Synchronous Cardiac Myxoma and Colorectal Cancer

A Case Report

Ismael N Nuño 1, Tyler Y Kang 1, Hector Arroyo 1, Vaughn A Starnes 1
PMCID: PMC101182  PMID: 11678259

Abstract

The occurrence of synchronous but unrelated cardiac and colorectal tumors is extremely rare. We present the case of a 56-year-old man who had a left atrial cardiac myxoma that nearly obstructed the mitral valve outflow tract and an unrelated, synchronous colorectal-vesicle carcinoma that nearly obstructed the lumen of the intestine. The patient underwent emergency resection of the cardiac mass under cardiopulmonary bypass and underwent successful resection of the colorectal mass 2 weeks later. Two years after these operations, the patient is well with no recurrence of either tumor.

Synchronous tumors, particularly when one of them involves the heart, require aggressive surgical treatment at multiple sites in order for the patient to survive.

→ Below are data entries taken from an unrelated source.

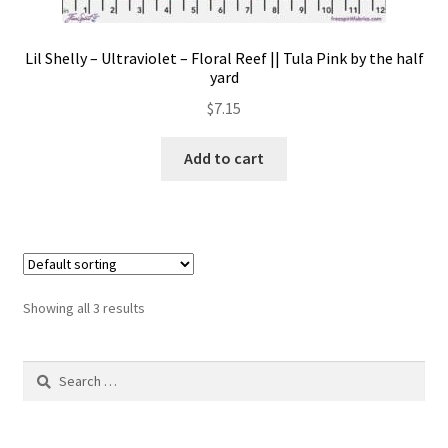
Lil Shelly – Ultraviolet – Floral Reef || Tula Pink by the half
yard
$
7.15
Add to cart
Showing all 3 results
Search
for:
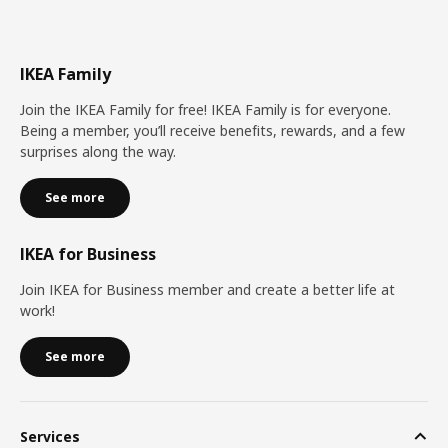
IKEA Family
Join the IKEA Family for free! IKEA Family is for everyone.
Being a member, you’ll receive benefits, rewards, and a few
surprises along the way.
See more
IKEA for Business
Join IKEA for Business member and create a better life at
work!
See more
Services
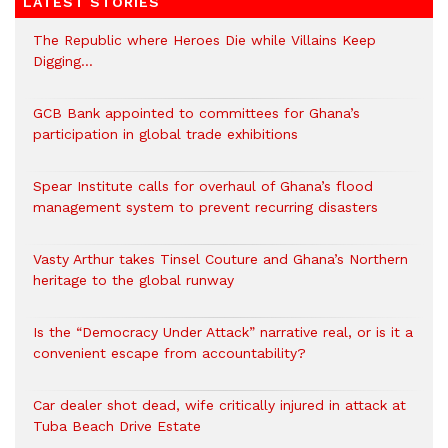
LATEST STORIES
The Republic where Heroes Die while Villains Keep
Digging…
GCB Bank appointed to committees for Ghana’s
participation in global trade exhibitions
Spear Institute calls for overhaul of Ghana’s flood
management system to prevent recurring disasters
Vasty Arthur takes Tinsel Couture and Ghana’s Northern
heritage to the global runway
Is the “Democracy Under Attack” narrative real, or is it a
convenient escape from accountability?
Car dealer shot dead, wife critically injured in attack at
Tuba Beach Drive Estate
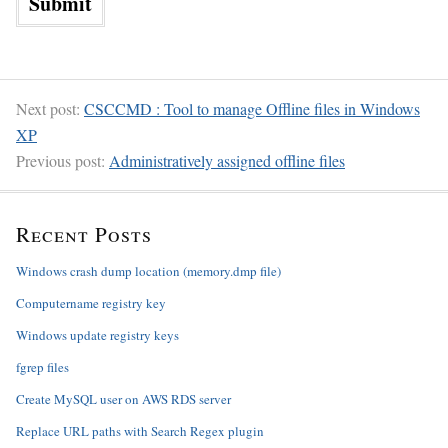
Next post:
CSCCMD : Tool to manage Offline files in Windows
XP
Previous post:
Administratively assigned offline files
Recent Posts
Windows crash dump location (memory.dmp file)
Computername registry key
Windows update registry keys
fgrep files
Create MySQL user on AWS RDS server
Replace URL paths with Search Regex plugin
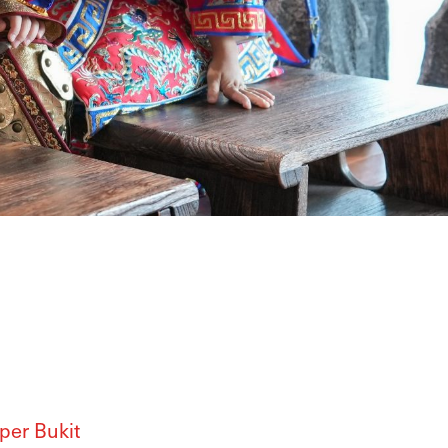
Upper Bukit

Key words: Colorectal neoplasms/surgery; heart atrium; heart neoplasms/surgery; myxoma/surgery; neoplasms, multiple primary

Primary cardiac neoplasms are rare (incidence, <0.2% of all tumors); atrial myxomas constitute approximately 27% of cardiac tumors. 1 Because of the proximity of the atrial mass to the mitral valve, prolapsing atrial myxomas can cause intermittent obstruction of the valvular outflow tract. Similarly, colorectal cancers can be nearly obstructive at presentation because of their size and location in the intestine. Herein, we present the case of a patient with nearly obstructing, synchronous, but unrelated cardiac and colon tumors. Synchronous tumors of the heart and colon are extremely rare.

Case Report

In September 1997, a 56-year-old man with no notable medical history presented at the emergency room of our institution after experiencing nausea, vomiting, fever, and chills for 4 days. The patient had also experienced dysuria, urgency, and dribbling for 1 week before admission. He was admitted to the hospital with a diagnosis of urinary tract infection. Further interviews with the patient revealed a 5-month history of a decrease in caliber of stools, anorexia, and a 25-pound weight loss. On physical examination, he was found to be in atrial fibrillation, and he had a systolic murmur with no apparent symptoms. The patient was treated with digoxin and intravenous heparin for the atrial fibrillation. A colonoscopy was performed, and a large polypoid mass was found in the sigmoid colon, nearly obstructing the lumen of the intestine. A pediatric colonoscope could not be passed beyond this point.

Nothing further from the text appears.